WORK REQUEST — Where the data below shows a picture, leave that picture out and copy the rest exactly.

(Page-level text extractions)
++++++
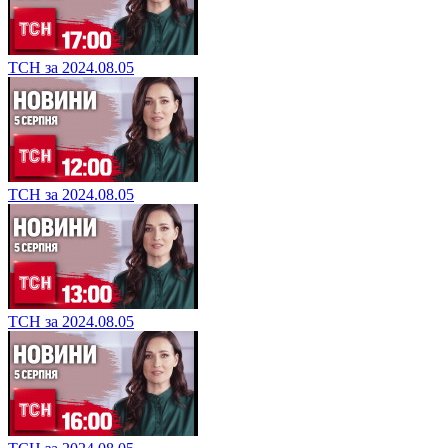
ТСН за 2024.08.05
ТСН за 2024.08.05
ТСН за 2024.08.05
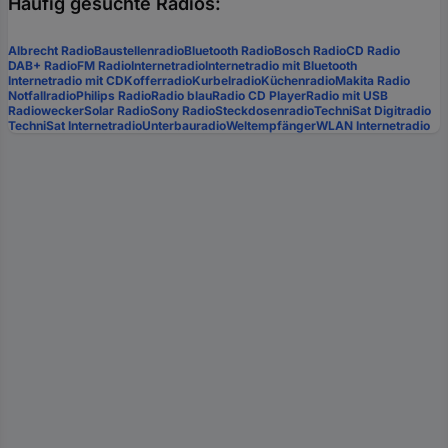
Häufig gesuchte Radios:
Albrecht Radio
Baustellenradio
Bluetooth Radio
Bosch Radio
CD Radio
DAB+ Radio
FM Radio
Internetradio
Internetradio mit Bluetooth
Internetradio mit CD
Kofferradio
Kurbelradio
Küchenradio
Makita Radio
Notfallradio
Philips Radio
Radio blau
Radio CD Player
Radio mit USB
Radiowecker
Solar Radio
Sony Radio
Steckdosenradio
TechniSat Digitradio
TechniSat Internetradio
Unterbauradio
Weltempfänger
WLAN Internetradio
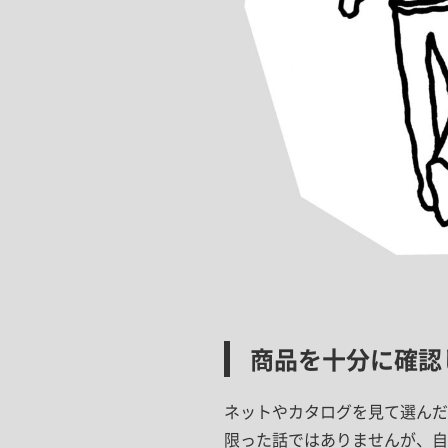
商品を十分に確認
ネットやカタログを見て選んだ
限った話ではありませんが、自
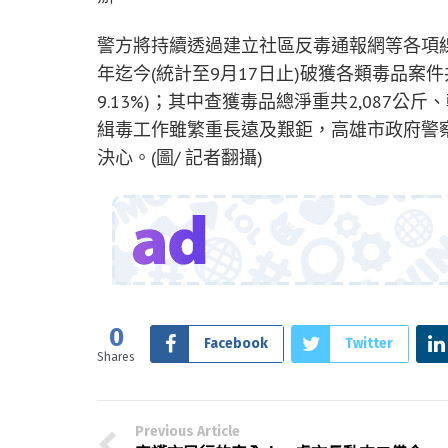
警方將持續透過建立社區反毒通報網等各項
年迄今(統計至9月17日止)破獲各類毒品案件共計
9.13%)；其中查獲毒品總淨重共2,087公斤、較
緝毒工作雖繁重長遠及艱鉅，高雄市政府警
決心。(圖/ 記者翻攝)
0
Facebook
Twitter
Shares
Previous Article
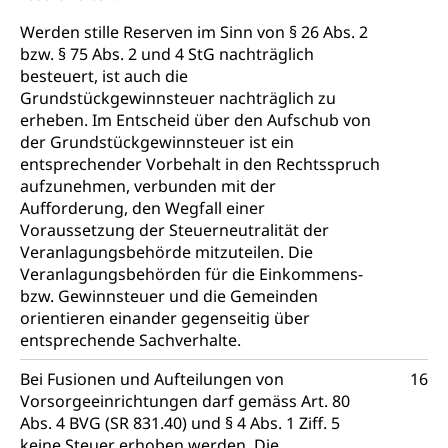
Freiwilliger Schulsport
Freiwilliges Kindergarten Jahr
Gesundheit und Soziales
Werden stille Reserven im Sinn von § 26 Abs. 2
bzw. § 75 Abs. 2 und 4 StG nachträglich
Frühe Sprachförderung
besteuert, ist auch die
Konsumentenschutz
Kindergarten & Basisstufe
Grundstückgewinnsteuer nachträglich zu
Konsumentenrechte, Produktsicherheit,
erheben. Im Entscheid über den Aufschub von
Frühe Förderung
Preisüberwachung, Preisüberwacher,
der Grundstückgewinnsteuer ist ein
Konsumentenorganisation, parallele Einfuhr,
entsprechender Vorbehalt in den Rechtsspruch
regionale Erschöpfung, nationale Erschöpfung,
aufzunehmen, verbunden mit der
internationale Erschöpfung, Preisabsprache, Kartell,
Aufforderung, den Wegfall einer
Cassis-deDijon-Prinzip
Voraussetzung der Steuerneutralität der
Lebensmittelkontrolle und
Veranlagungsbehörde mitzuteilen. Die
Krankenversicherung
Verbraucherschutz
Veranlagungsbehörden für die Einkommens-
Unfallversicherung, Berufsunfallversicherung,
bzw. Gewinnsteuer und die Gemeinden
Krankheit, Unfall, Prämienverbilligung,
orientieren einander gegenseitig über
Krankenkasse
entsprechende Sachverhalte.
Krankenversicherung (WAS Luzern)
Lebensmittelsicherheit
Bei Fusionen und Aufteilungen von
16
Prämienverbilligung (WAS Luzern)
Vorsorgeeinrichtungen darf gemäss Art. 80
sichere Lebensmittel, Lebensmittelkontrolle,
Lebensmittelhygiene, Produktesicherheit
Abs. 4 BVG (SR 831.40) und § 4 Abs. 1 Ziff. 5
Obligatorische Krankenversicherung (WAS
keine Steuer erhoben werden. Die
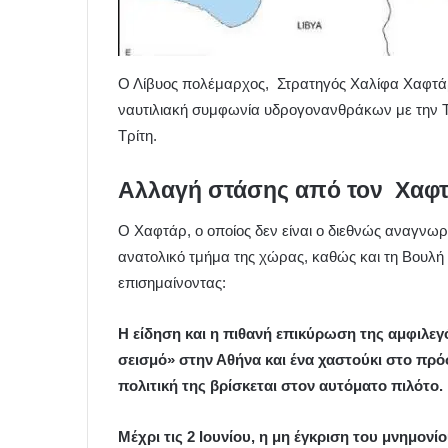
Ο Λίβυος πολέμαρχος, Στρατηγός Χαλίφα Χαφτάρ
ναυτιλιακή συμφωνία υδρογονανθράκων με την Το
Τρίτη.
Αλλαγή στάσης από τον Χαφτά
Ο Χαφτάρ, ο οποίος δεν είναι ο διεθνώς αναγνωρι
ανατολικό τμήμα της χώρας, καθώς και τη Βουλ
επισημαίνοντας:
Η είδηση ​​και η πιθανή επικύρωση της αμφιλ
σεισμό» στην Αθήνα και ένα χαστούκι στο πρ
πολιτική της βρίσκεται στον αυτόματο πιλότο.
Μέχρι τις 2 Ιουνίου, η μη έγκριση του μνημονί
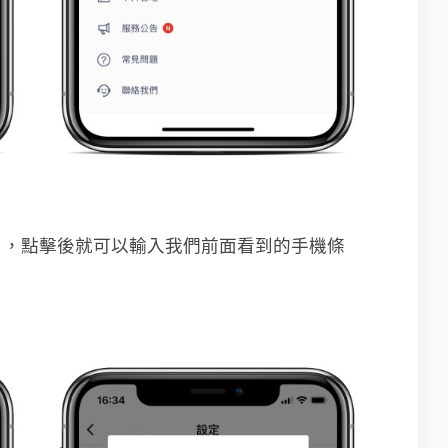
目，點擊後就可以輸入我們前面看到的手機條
++++++
EXERCISE RESULT —
ТСН за 2024.08.05
ТСН за 2024.08.05
ТСН за 2024.08.05
Häufig gesuchte Radios:
Albrecht Radio
Baustellenradio
Bluetooth Radio
Bosch Radio
CD Radio
DAB+ Radio
FM Radio
Internetradio
Internetradio mit Bluetooth
Internetradio mit CD
Kofferradio
Kurbelradio
Küchenradio
Makita Radio
Notfallradio
Philips Radio
Radio blau
Radio CD Player
Radio mit USB
Radiowecker
Solar Radio
Sony Radio
Steckdosenradio
TechniSat Digitradio
TechniSat Internetradio
Unterbauradio
Weltempfänger
WLAN Internetradio
商品を十分に確認
ネットやカタログを見て選んだ
限った話ではありませんが、自
警方將持續透過建立社區反毒通報網等各項
年迄今(統計至9月17日止)破獲各類毒品案件共計
9.13%)；其中查獲毒品總淨重共2,087公斤、較
緝毒工作雖繁重長遠及艱鉅，高雄市政府警
決心。(圖/ 記者翻攝)
0
Facebook
Twitter
Shares
Previous Article
Freiwilliger Schulsport
Freiwilliges Kindergarten Jahr
Gesundheit und Soziales
Werden stille Reserven im Sinn von § 26 Abs. 2
bzw. § 75 Abs. 2 und 4 StG nachträglich
Frühe Sprachförderung
besteuert, ist auch die
Konsumentenschutz
Kindergarten & Basisstufe
Grundstückgewinnsteuer nachträglich zu
Konsumentenrechte, Produktsicherheit,
erheben. Im Entscheid über den Aufschub von
Frühe Förderung
Preisüberwachung, Preisüberwacher,
der Grundstückgewinnsteuer ist ein
Konsumentenorganisation, parallele Einfuhr,
entsprechender Vorbehalt in den Rechtsspruch
regionale Erschöpfung, nationale Erschöpfung,
aufzunehmen, verbunden mit der
internationale Erschöpfung, Preisabsprache, Kartell,
Aufforderung, den Wegfall einer
Cassis-deDijon-Prinzip
Voraussetzung der Steuerneutralität der
Lebensmittelkontrolle und
Veranlagungsbehörde mitzuteilen. Die
Krankenversicherung
Verbraucherschutz
Veranlagungsbehörden für die Einkommens-
Unfallversicherung, Berufsunfallversicherung,
bzw. Gewinnsteuer und die Gemeinden
Krankheit, Unfall, Prämienverbilligung,
orientieren einander gegenseitig über
Krankenkasse
entsprechende Sachverhalte.
Krankenversicherung (WAS Luzern)
Lebensmittelsicherheit
Bei Fusionen und Aufteilungen von
16
Prämienverbilligung (WAS Luzern)
Vorsorgeeinrichtungen darf gemäss Art. 80
sichere Lebensmittel, Lebensmittelkontrolle,
Lebensmittelhygiene, Produktesicherheit
Abs. 4 BVG (SR 831.40) und § 4 Abs. 1 Ziff. 5
Obligatorische Krankenversicherung (WAS
keine Steuer erhoben werden. Die
Ο Λίβυος πολέμαρχος, Στρατηγός Χαλίφα Χαφτάρ
ναυτιλιακή συμφωνία υδρογονανθράκων με την Το
Τρίτη.
Αλλαγή στάσης από τον Χαφτά
Ο Χαφτάρ, ο οποίος δεν είναι ο διεθνώς αναγνωρι
ανατολικό τμήμα της χώρας, καθώς και τη Βουλ
επισημαίνοντας:
Η είδηση ​​και η πιθανή επικύρωση της αμφιλ
σεισμό» στην Αθήνα και ένα χαστούκι στο πρ
πολιτική της βρίσκεται στον αυτόματο πιλότο.
Μέχρι τις 2 Ιουνίου, η μη έγκριση του μνημονί
目，點擊後就可以輸入我們前面看到的手機條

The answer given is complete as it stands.